**What you are asked to do**.
Your output should be the lines below from the one with "Wide trousers" through the one with "VA - ASHLAND", copied exactly, pictures excluded.

**Data records**.
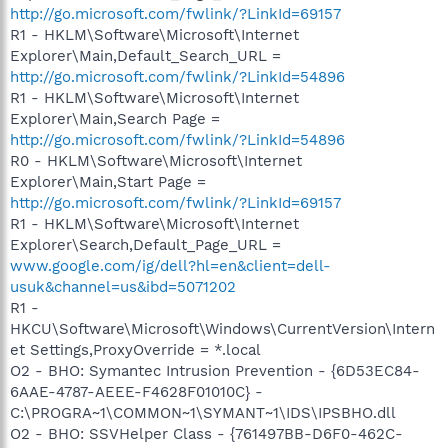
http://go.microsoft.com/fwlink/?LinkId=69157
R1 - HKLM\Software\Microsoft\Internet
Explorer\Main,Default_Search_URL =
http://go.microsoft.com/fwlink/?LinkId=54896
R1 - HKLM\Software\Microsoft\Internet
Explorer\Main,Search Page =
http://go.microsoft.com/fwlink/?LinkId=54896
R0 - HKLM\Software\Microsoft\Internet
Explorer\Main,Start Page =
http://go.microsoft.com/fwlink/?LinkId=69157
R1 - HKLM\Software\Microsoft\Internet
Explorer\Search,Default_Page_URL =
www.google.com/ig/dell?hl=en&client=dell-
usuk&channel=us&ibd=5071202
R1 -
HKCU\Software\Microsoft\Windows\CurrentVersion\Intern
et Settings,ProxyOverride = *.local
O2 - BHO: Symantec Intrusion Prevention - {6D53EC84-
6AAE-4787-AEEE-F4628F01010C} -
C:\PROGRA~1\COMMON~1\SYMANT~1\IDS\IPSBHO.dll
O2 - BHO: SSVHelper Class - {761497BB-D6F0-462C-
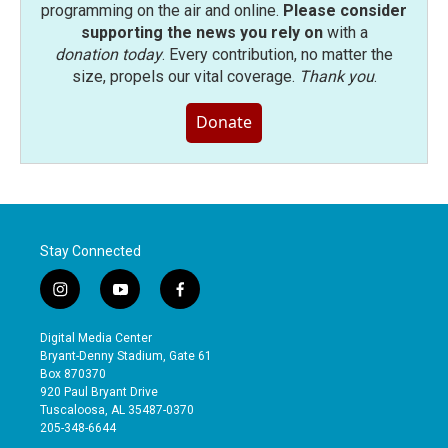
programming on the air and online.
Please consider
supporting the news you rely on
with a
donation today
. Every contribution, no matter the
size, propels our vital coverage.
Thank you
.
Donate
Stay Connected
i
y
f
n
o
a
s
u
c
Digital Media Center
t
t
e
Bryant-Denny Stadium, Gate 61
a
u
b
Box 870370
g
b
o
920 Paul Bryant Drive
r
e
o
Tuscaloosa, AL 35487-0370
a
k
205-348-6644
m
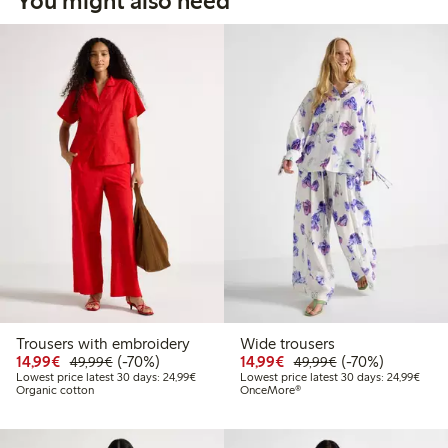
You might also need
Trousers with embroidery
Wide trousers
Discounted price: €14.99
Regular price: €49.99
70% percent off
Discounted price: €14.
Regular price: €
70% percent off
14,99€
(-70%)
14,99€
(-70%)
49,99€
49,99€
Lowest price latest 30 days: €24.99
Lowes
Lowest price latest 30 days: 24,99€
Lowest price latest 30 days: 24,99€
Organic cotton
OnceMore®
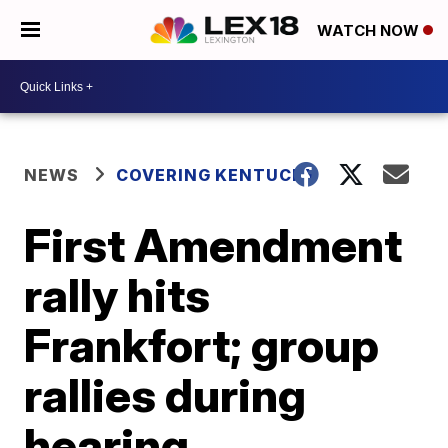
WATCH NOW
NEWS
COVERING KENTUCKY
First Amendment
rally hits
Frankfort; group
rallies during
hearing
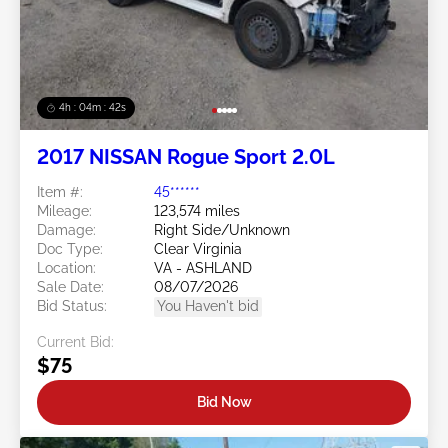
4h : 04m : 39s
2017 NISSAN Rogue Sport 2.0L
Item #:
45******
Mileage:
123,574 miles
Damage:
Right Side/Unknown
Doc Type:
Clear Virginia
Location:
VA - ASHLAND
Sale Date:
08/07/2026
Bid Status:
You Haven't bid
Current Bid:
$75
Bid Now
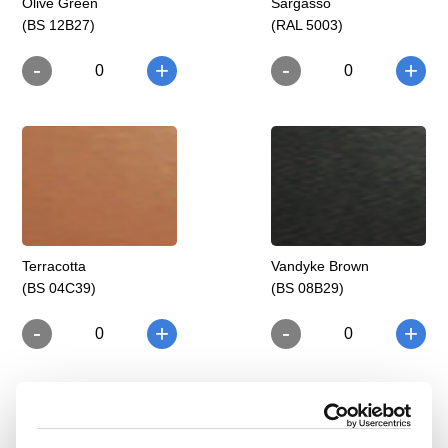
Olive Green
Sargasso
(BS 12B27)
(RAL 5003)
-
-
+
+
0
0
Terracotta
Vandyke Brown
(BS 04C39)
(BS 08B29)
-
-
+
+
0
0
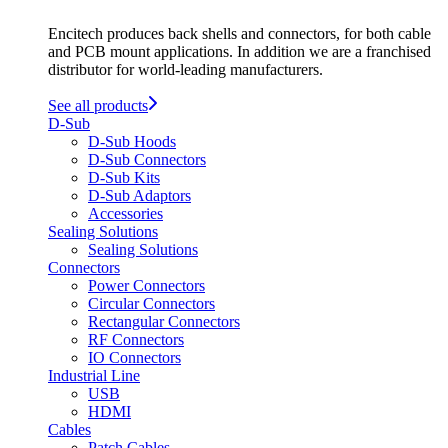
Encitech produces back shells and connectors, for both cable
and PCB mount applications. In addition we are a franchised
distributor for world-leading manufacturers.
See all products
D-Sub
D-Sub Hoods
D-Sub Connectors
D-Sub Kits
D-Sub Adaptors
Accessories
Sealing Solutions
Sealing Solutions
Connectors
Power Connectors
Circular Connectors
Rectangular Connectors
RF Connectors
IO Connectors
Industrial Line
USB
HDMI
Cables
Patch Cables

---

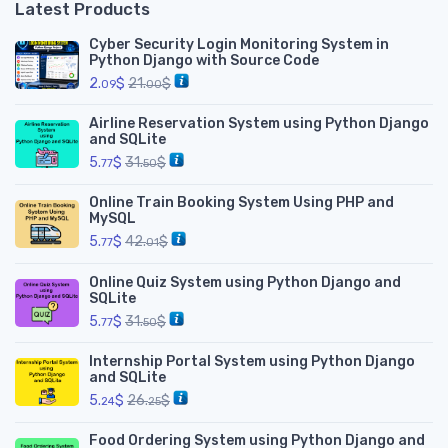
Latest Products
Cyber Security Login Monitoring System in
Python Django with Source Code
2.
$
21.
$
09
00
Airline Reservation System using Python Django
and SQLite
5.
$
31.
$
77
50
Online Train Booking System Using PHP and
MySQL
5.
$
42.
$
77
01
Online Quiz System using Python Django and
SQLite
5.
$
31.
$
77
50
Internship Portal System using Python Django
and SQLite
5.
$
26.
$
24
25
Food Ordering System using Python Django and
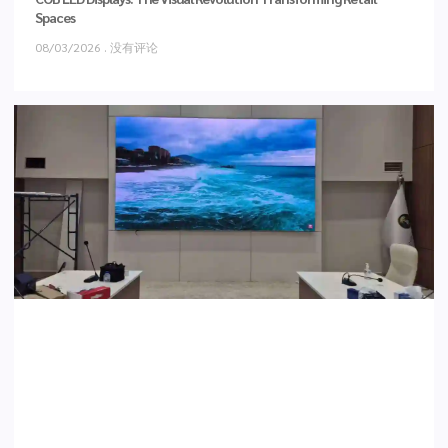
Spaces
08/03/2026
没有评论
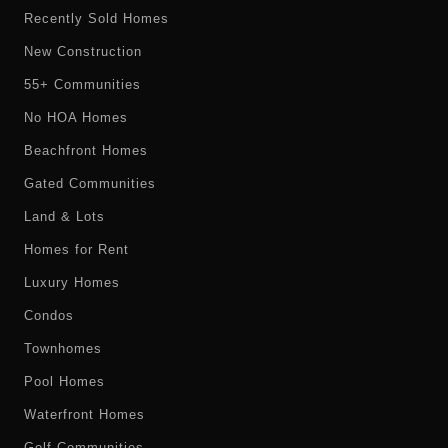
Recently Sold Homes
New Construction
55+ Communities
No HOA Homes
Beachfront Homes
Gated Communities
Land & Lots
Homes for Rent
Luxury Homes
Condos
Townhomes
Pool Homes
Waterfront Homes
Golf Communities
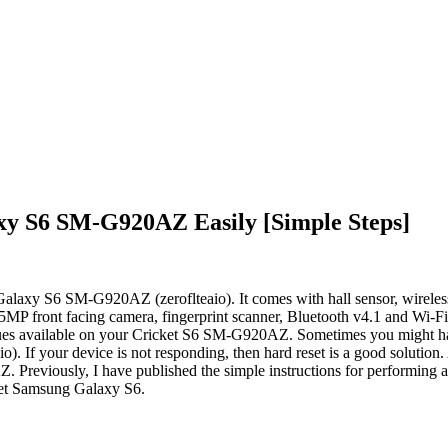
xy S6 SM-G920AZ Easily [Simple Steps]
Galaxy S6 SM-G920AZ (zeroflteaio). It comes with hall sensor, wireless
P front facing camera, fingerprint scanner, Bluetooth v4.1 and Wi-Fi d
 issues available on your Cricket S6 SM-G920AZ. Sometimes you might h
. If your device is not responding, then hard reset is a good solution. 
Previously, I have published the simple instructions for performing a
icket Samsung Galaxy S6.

**Your response**.
Wide trousers
Discounted price: €14.99
Regular price: €49.99
70% percent off
Discounted price: €14.
Regular price: €
70% percent off
14,99€
(-70%)
14,99€
(-70%)
49,99€
49,99€
Lowest price latest 30 days: €24.99
Lowes
Lowest price latest 30 days: 24,99€
Lowest price latest 30 days: 24,99€
Organic cotton
OnceMore®
WATCH NOW
NEWS
COVERING KENTUCKY
First Amendment
rally hits
Frankfort; group
rallies during
hearing
4h : 04m : 39s
2017 NISSAN Rogue Sport 2.0L
Item #:
45******
Mileage:
123,574 miles
Damage:
Right Side/Unknown
Doc Type:
Clear Virginia
Location:
VA - ASHLAND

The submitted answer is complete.